Frost-free September means higher yields, more money for farmers

The region’s frost-free September, which gave late-planted crops more time to develop, boosted yields and farmers’ gross incomes, area ag officials say.

By: Jonathan Knutson, Forum News Service

The region’s frost-free September, which gave late-planted crops more time to develop, boosted yields and farmers’ gross incomes, area ag officials say.

“It was huge,” says Jason Mewes, a Colgate, N.D., farmer and president of the North Dakota Soybean Growers Association.

Avoiding a September frost always improves yields and profitability by giving area crops more time to reach maturity. But heavy spring rains this year, especially in northern North Dakota, forced many fields to be planted two to three weeks later than normal. So, an early frost this year would have done even more damage to crops than usual.

Corn and soybeans benefitted most from avoiding frost. The two and wheat are the region’s three major crops. Corn and soybeans, typically planted and harvested later than wheat, are at greater risk from early frost.

The frost-free September meant an additional $170 million to North Dakota soybean growers and another $278 million to state corn growers, according to projections from North Dakota State University Extension Service experts.

An early September frost would have reduced overall corn yields in the state by 15 percent, estimates Joel Ransom, an NDSU Extension Service agronomist who works with small grains and corn.

Some late-planted corn could have suffered as much as a 40 percent yield loss, he says.

A 15 percent statewide loss would have reduced the corn harvest by about 18 bushels an acre. Assuming an average price of $3.90 per bushel, corn farmers on average would have lost $70.20 per acre, estimates Andy Swenson, an NDSU Extension Service farm economist.

That would have caused a statewide loss of $273.8 million, assuming 3.6 million acres of corn are harvested this year, he says.

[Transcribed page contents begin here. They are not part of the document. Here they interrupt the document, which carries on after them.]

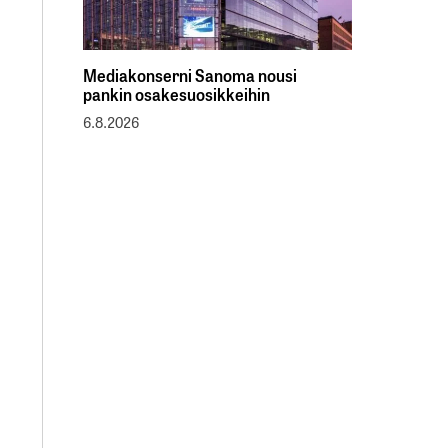
Mediakonserni Sanoma nousi
pankin osakesuosikkeihin
6.8.2026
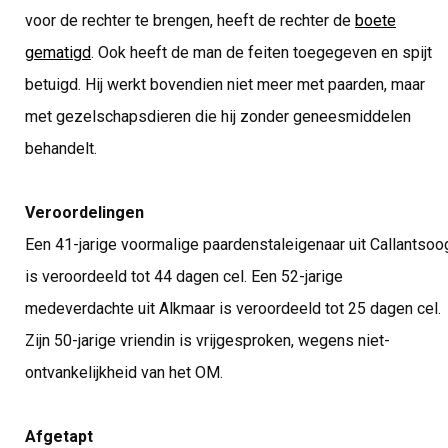
voor de rechter te brengen, heeft de rechter de
boete
gematigd
. Ook heeft de man de feiten toegegeven en spijt
betuigd. Hij werkt bovendien niet meer met paarden, maar
met gezelschapsdieren die hij zonder geneesmiddelen
behandelt.
Veroordelingen
Een 41-jarige voormalige paardenstaleigenaar uit Callantsoo
is veroordeeld tot 44 dagen cel. Een 52-jarige
medeverdachte uit Alkmaar is veroordeeld tot 25 dagen cel.
Zijn 50-jarige vriendin is vrijgesproken, wegens niet-
ontvankelijkheid van het OM.
Afgetapt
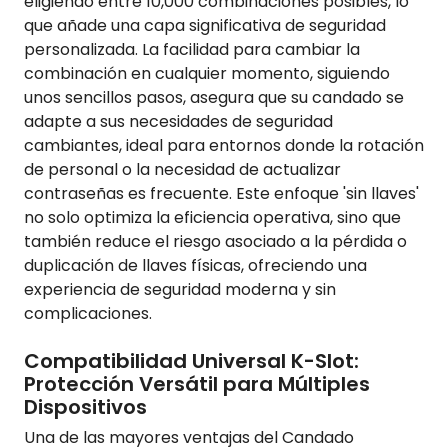
eligiendo entre 10,000 combinaciones posibles, lo
que añade una capa significativa de seguridad
personalizada. La facilidad para cambiar la
combinación en cualquier momento, siguiendo
unos sencillos pasos, asegura que su candado se
adapte a sus necesidades de seguridad
cambiantes, ideal para entornos donde la rotación
de personal o la necesidad de actualizar
contraseñas es frecuente. Este enfoque 'sin llaves'
no solo optimiza la eficiencia operativa, sino que
también reduce el riesgo asociado a la pérdida o
duplicación de llaves físicas, ofreciendo una
experiencia de seguridad moderna y sin
complicaciones.
Compatibilidad Universal K-Slot:
Protección Versátil para Múltiples
Dispositivos
Una de las mayores ventajas del Candado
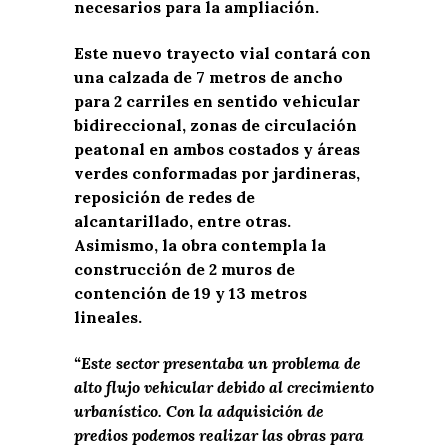
necesarios para la ampliación.
Este nuevo trayecto vial contará con
una calzada de 7 metros de ancho
para 2 carriles en sentido vehicular
bidireccional, zonas de circulación
peatonal en ambos costados y áreas
verdes conformadas por jardineras,
reposición de redes de
alcantarillado, entre otras.
Asimismo, la obra contempla la
construcción de 2 muros de
contención de 19 y 13 metros
lineales.
“Este sector presentaba un problema de
alto flujo vehicular debido al crecimiento
urbanístico. Con la adquisición de
predios podemos realizar las obras para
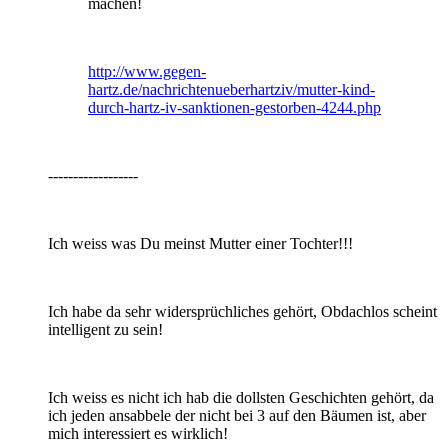
machen!
http://www.gegen-
hartz.de/nachrichtenueberhartziv/mutter-kind-
durch-hartz-iv-sanktionen-gestorben-4244.php
------------------
Ich weiss was Du meinst Mutter einer Tochter!!!
Ich habe da sehr widersprüchliches gehört, Obdachlos scheint
intelligent zu sein!
Ich weiss es nicht ich hab die dollsten Geschichten gehört, da
ich jeden ansabbele der nicht bei 3 auf den Bäumen ist, aber
mich interessiert es wirklich!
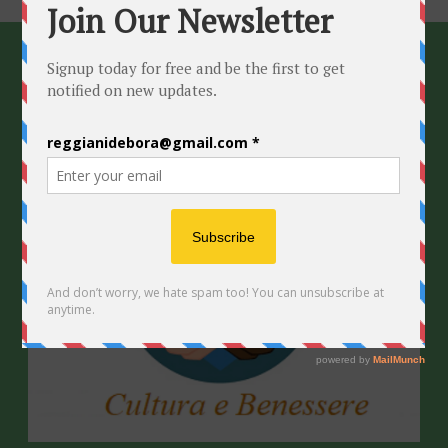
G
A
A
E
Z
V
I
I
O
N
S
E
T
E
N
A
V
I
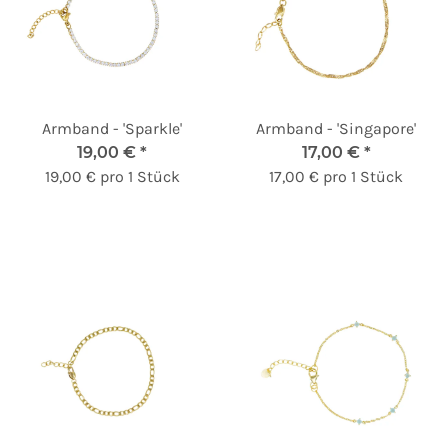
Armband - 'Sparkle'
Armband - 'Singapore'
19,00 €
*
17,00 €
*
19,00 € pro 1 Stück
17,00 € pro 1 Stück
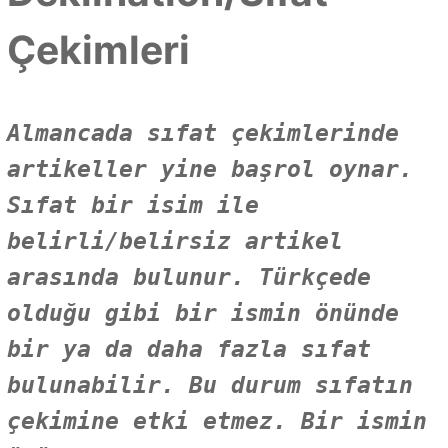
Çekimleri
Almancada sıfat çekimlerinde
artikeller yine başrol oynar.
Sıfat bir isim ile
belirli/belirsiz artikel
arasında bulunur. Türkçede
olduğu gibi bir ismin önünde
bir ya da daha fazla sıfat
bulunabilir. Bu durum sıfatın
çekimine etki etmez. Bir ismin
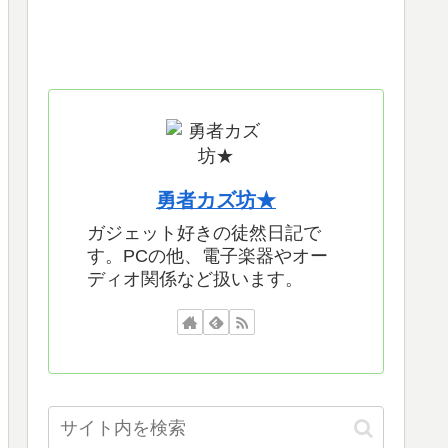
勇者カズ坊★
ガジェット好きの徒然日記で
す。PCの他、電子楽器やオー
ディオ関係など扱います。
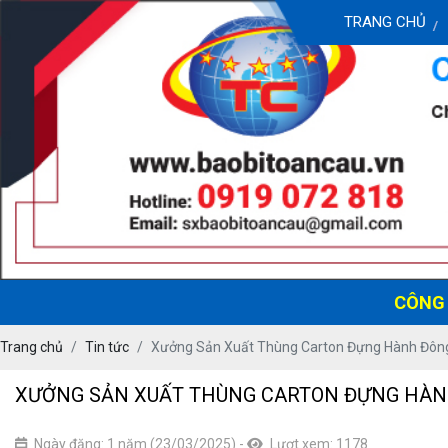
TRANG CHỦ
CÔNG TY T
Trang chủ
Tin tức
Xưởng Sản Xuất Thùng Carton Đựng Hành Đôn
XƯỞNG SẢN XUẤT THÙNG CARTON ĐỰNG HÀN
Ngày đăng: 1 năm (23/03/2025)
-
Lượt xem: 1178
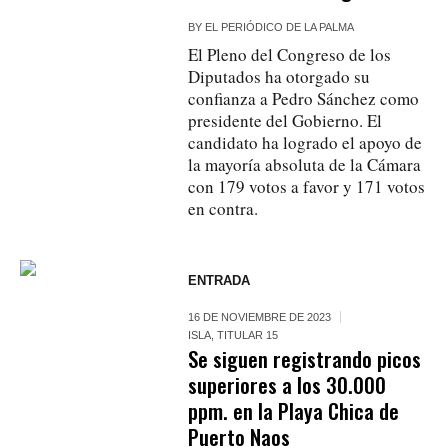
BY
EL PERIÓDICO DE LA PALMA
El Pleno del Congreso de los
Diputados ha otorgado su
confianza a Pedro Sánchez como
presidente del Gobierno. El
candidato ha logrado el apoyo de
la mayoría absoluta de la Cámara
con 179 votos a favor y 171 votos
en contra.
ENTRADA
16 DE NOVIEMBRE DE 2023
ISLA
,
TITULAR 15
Se siguen registrando picos
superiores a los 30.000
ppm. en la Playa Chica de
Puerto Naos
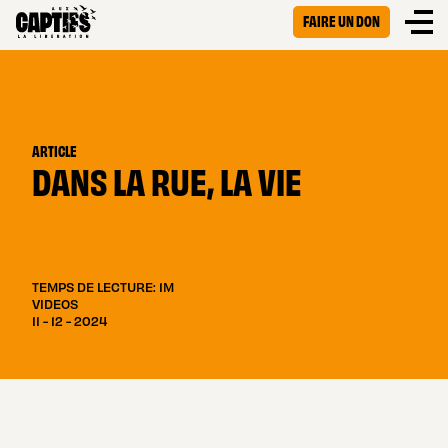
FAIRE UN DON
ARTICLE
DANS LA RUE, LA VIE
TEMPS DE LECTURE: 1M
VIDEOS
11 - 12 - 2024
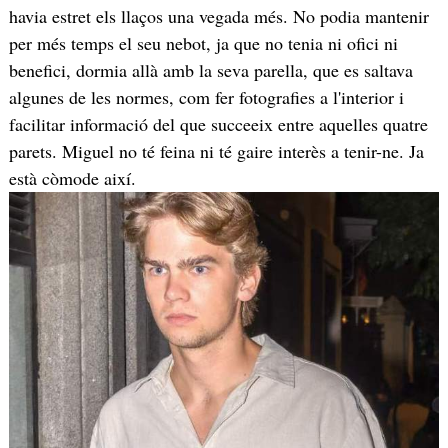
havia estret els llaços una vegada més. No podia mantenir
per més temps el seu nebot, ja que no tenia ni ofici ni
benefici, dormia allà amb la seva parella, que es saltava
algunes de les normes, com fer fotografies a l'interior i
facilitar informació del que succeeix entre aquelles quatre
parets. Miguel no té feina ni té gaire interès a tenir-ne. Ja
està còmode així.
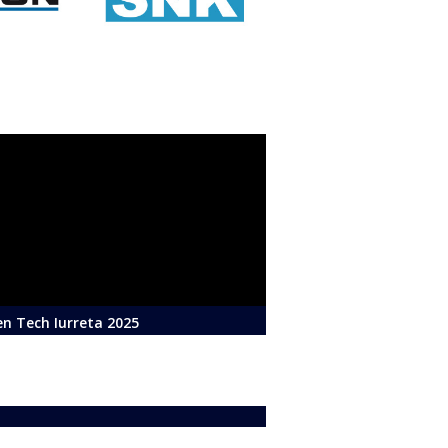
n Tech Iurreta 2025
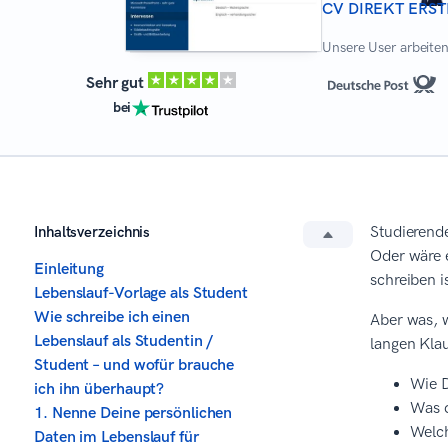
CV DIREKT ERST
Unsere User arbeiten 
Sehr gut
bei
Inhaltsverzeichnis
Studierende
Oder wäre 
Einleitung
schreiben i
Lebenslauf-Vorlage als Student
Wie schreibe ich einen
Aber was, w
Lebenslauf als Studentin /
langen Klau
Student – und wofür brauche
Wie D
ich ihn überhaupt?
Was d
1. Nenne Deine persönlichen
Welch
Daten im Lebenslauf für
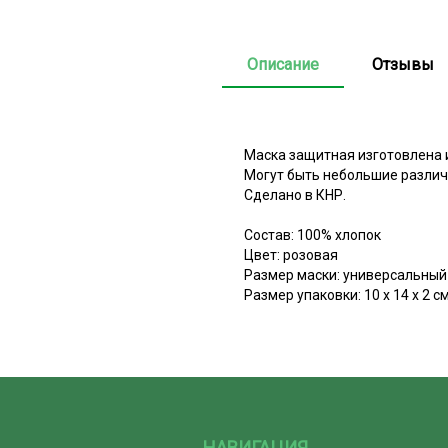
Описание
Отзывы
Маска защитная изготовлена и
Могут быть небольшие различи
Сделано в КНР.
Состав: 100% хлопок
Цвет: розовая
Размер маски: универсальный
Размер упаковки: 10 х 14 х 2 с
НАВИГАЦИЯ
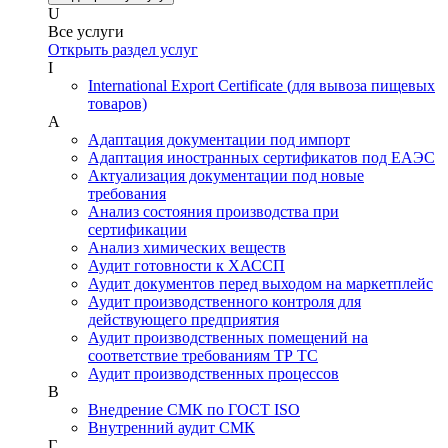
U
Все услуги
Открыть раздел услуг
I
International Export Certificate (для вывоза пищевых
товаров)
А
Адаптация документации под импорт
Адаптация иностранных сертификатов под ЕАЭС
Актуализация документации под новые
требования
Анализ состояния производства при
сертификации
Анализ химических веществ
Аудит готовности к ХАССП
Аудит документов перед выходом на маркетплейс
Аудит производственного контроля для
действующего предприятия
Аудит производственных помещений на
соответствие требованиям ТР ТС
Аудит производственных процессов
В
Внедрение СМК по ГОСТ ISO
Внутренний аудит СМК
Г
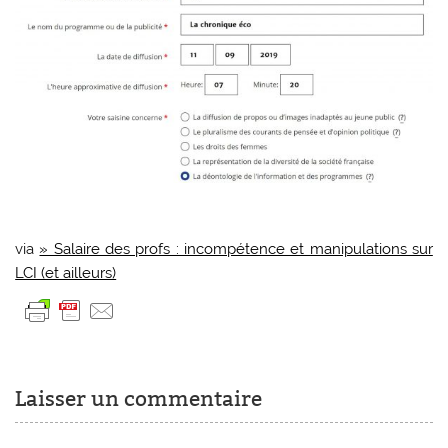
via
» Salaire des profs : incompétence et manipulations sur
LCI (et ailleurs)
Laisser un commentaire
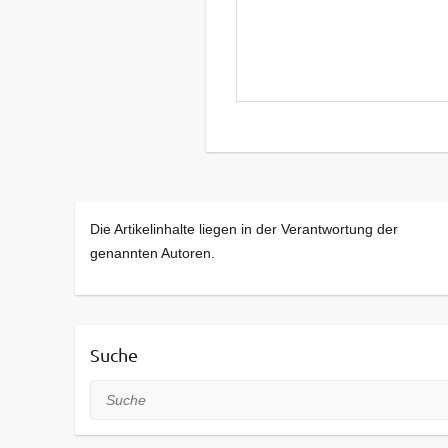
Die Artikelinhalte liegen in der Verantwortung der
genannten Autoren.
Suche
Suche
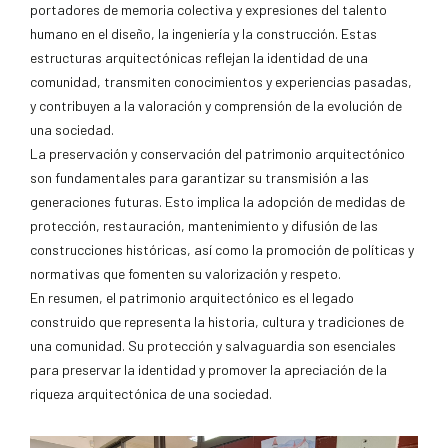
portadores de memoria colectiva y expresiones del talento
humano en el diseño, la ingeniería y la construcción. Estas
estructuras arquitectónicas reflejan la identidad de una
comunidad, transmiten conocimientos y experiencias pasadas,
y contribuyen a la valoración y comprensión de la evolución de
una sociedad.
La preservación y conservación del patrimonio arquitectónico
son fundamentales para garantizar su transmisión a las
generaciones futuras. Esto implica la adopción de medidas de
protección, restauración, mantenimiento y difusión de las
construcciones históricas, así como la promoción de políticas y
normativas que fomenten su valorización y respeto.
En resumen, el patrimonio arquitectónico es el legado
construido que representa la historia, cultura y tradiciones de
una comunidad. Su protección y salvaguardia son esenciales
para preservar la identidad y promover la apreciación de la
riqueza arquitectónica de una sociedad.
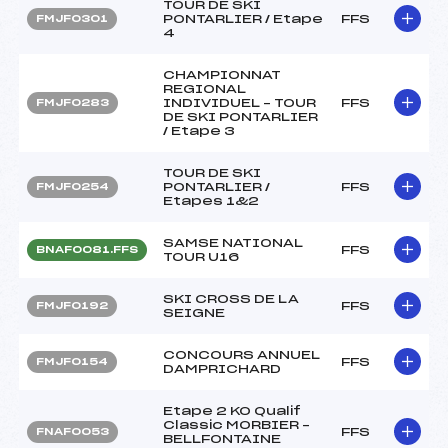
TOUR DE SKI
PONTARLIER / Etape
FFS
FMJF0301
4
CHAMPIONNAT
REGIONAL
INDIVIDUEL – TOUR
FFS
FMJF0283
DE SKI PONTARLIER
/ Etape 3
TOUR DE SKI
PONTARLIER /
FFS
FMJF0254
Etapes 1&2
SAMSE NATIONAL
FFS
BNAF0081.FFS
TOUR U16
SKI CROSS DE LA
FFS
FMJF0192
SEIGNE
CONCOURS ANNUEL
FFS
FMJF0154
DAMPRICHARD
Etape 2 KO Qualif
Classic MORBIER –
FFS
FNAF0053
BELLFONTAINE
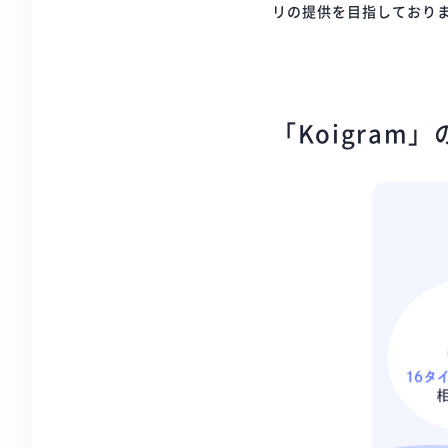
リの提供を目指しており
「Koigram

Corn prices have tumbled this year, so much of the projected loss would have been covered by federal crop insurance, he notes.

Swenson also estimates that the frost-free September could reduce the cost of drying corn in the state by about $72 million.

For his projection that the frost-free September meant an extra $170 million for soybean farmers in the state, Swenson uses these assumptions:

• 4.36 million harvested soybean acres.

• An average yield of 32 bushels per acre.

• A potential loss of 10 percent, or 3.2 bushels per acre.

• An average price of $12.70 per bushel.

Soybean prices, unlike corn prices, have remained relatively strong. So federal crop insurance would have covered only a small portion of soybean losses caused by an early frost, Swenson says.

Farmers who raise a number of other crops, including dry beans, sugar beets, potatoes, sunflowers and canola, have told Agweek that the frost-free September boosted their yields.

Wheat, typically harvested before September frost becomes an issue, also benefitted from the lack of frost this year. Some wheat fields were planted so late in northern North Dakota that they needed catch-up time, Ransom says.

Boon for Walsh County

An early frost in Walsh County, in northeast North Dakota, would have been “hugely tragic,” says Brad Brummond, extension agent.

Some fields in his county were so wet this spring that they weren’t planted until the end of June, he says.

Those late-planted crops “never would have made it in a normal summer,” he says.

Normally, killing frost strikes central Walsh County by Sept. 17. This year, the area still hadn’t received a widespread killing frost by early October, he says.

Brummond estimates that an early-September killing frost would have reduced corn yields in his county by 25 percent.

Protecting APH

The lack of a September freeze helped farmers in another way, too. It protected their actual production history, or APH, for federal crop insurance.

APH establishes an average yield for the insured crop based on the grower’s yields in previous years. The APH yield, in turn, helps determine how much insurance money a producer receives when weather hurts his crops.

Though it’s impossible to put a dollar figure on the value of maintaining APH, ag economists and commodity group leaders agree that it’s important.